P.S Ja chylę czoła nie przed magistrami i doktorantami, ale tymi którzy mieli na tyle jaj, żeby przeciwstawić się otoczeniu i powiedzieć NIE – wybieram inną drogę. Ja 6 lat temu nie miałam na tyle odwagi, a właściwie nawet przez myśl mi to nie przeszło…ale nigdy nie jest za późno by robić to co się naprawdę lubi, prawda 🙂 ?
Cześć Kasiu,
pod wszystkim tym, co napisałaś, podpisuję się rękoma i nogami. Zbyt duża liczba osób z wyższym wykształceniem nie jest dla żadnego kraju wygodna, ani tym bardziej pożądana. To jest błędne koło. Upowszechnienie się studiów, ich masowość, doprowadziła do sytuacji, w której młodych ludzi z dyplomem jest przesyt. Cały czas panuje stereotyp z lat 90., że po mgr czeka ciepła posadka, praca umysłowa za biurkiem, dobre wynagrodzenie i wakacje dwa razy do roku. Tymczasem ludzie z konkretnym rzemiosłem z działki roboczo-budowlanej potrafią dziś więcej zarobić, niż nie jeden magister przy biurku.
Dzięki za tak rozbudowany, fajny komentarz 🙂
Jest i taka sprawa, że u nas młodzi ludzie nauczeni są (być może jedyne, czego szkoła uczy) siedzenia, gdzie ich posadzą, chowania się za plecami kolegi i kombinowania tak, żeby móc siedzieć nadal bez żadnych perturbacji. A żeby znaleźć pracę po maturze trzeba mieć chęć, energię, poszukać, rozejrzeć się, nie iść utartym szlakiem, umieć siebie „sprzedać”, pokazać się, wyjść przed szereg. Ile osiemnastolatków to potrafi? 0,3%?
Tak to właśnie wygląda, ale z drugiej strony czemu się tu dziwić. To też wina popkultury, która pielęgnuje w nas to, co łatwe, przyjemne i bez wysiłku. Po co więc robić coś samemu, skoro można wysłużyć się kimś innym?
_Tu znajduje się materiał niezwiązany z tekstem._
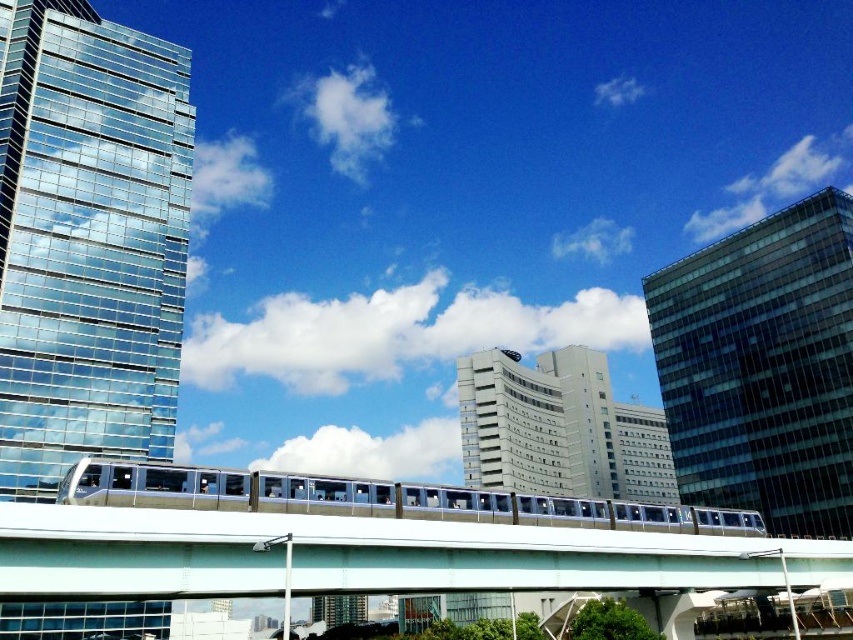 Describe the element at coordinates (88, 237) in the screenshot. I see `transparent glass skyscraper at left` at that location.

Is point (3, 308) behind point (131, 464)?

Yes.

Is point (20, 280) positioned before point (706, 522)?

No, it is behind (706, 522).

What are the coordinates of `transparent glass skyscraper at left` in the screenshot? It's located at (88, 237).

In the scene shown: Is white glossy overpass at center thinner than silver metallic train at center?

Indeed, white glossy overpass at center has a lesser width compared to silver metallic train at center.

Between white glossy overpass at center and silver metallic train at center, which one appears on the left side from the viewer's perspective?

silver metallic train at center is more to the left.

Find the location of `white glossy overpass at center`. white glossy overpass at center is located at coordinates (372, 556).

From the picture: Is transparent glass skyscraper at left further to the viewer compared to white glossy overpass at center?

Yes, it is behind white glossy overpass at center.

Is point (16, 186) more distant than point (173, 516)?

Yes, point (16, 186) is farther from viewer.

What are the coordinates of `transparent glass skyscraper at left` in the screenshot? It's located at (88, 237). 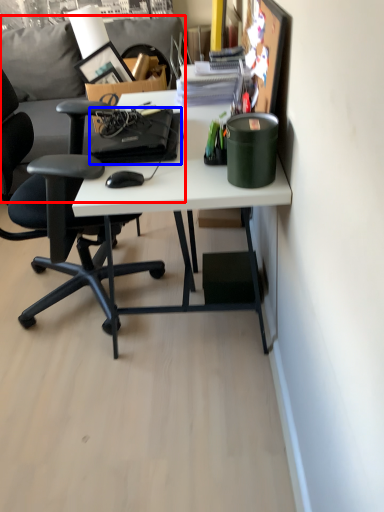 Question: Among these objects, which one is nearest to the camera, couch (highlighted by a red box) or laptop (highlighted by a blue box)?

Choices:
 (A) couch
 (B) laptop

Answer: (B) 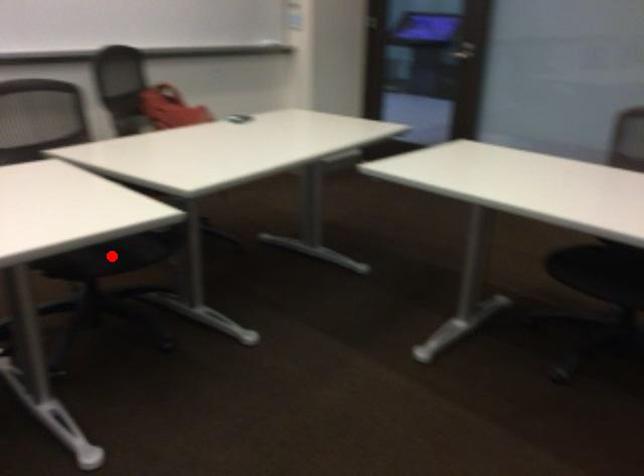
Nie mam studiów. Zaczęłam, ale z różnych powodów nie skończyłam. Na szczęście trafiałam na myślących pracodawców, przez pewien czas byłam nawet zastępcą naczelnego w lokalnym medium internetowym, teraz od niedawna realizuję swoją karierę i pasję przy okazji, w social mediach. Już teraz wiele firm patrzy na doświadczenie, a nie na papierek… Chociaż… Może po prostu mam szczęście?
Ciekawe tylko czemu ludzie po kierunkach technicznych zawsze znajduja dobrze platne prace bez problemu i to czesto juz w czasie studiów. Wiadomo jak ktos idzie na byle co to pozniej taka sama prace bedzie mial – bylejaką
Dokładnie. Jednak mimo wszystko denerwuje mnie ta nagonka na ludzi studiujących niektóre „nieopłacalne” kierunki. Dobra, ok może i będą nieopłacalne, ludzie którzy je skończą na pewno się o tym przekonają, ale komu się chce, kto ma czas na to żeby ciągle wstawiać np. głupie obrazki z nazwami kierunków i KFC czy innym przyszłym pracodawcą?
Myślę, że właśnie absolwenci kierunków ścisłych, którzy harowali kilka ładnych lat, a mimo to nie ma dla nich pracy.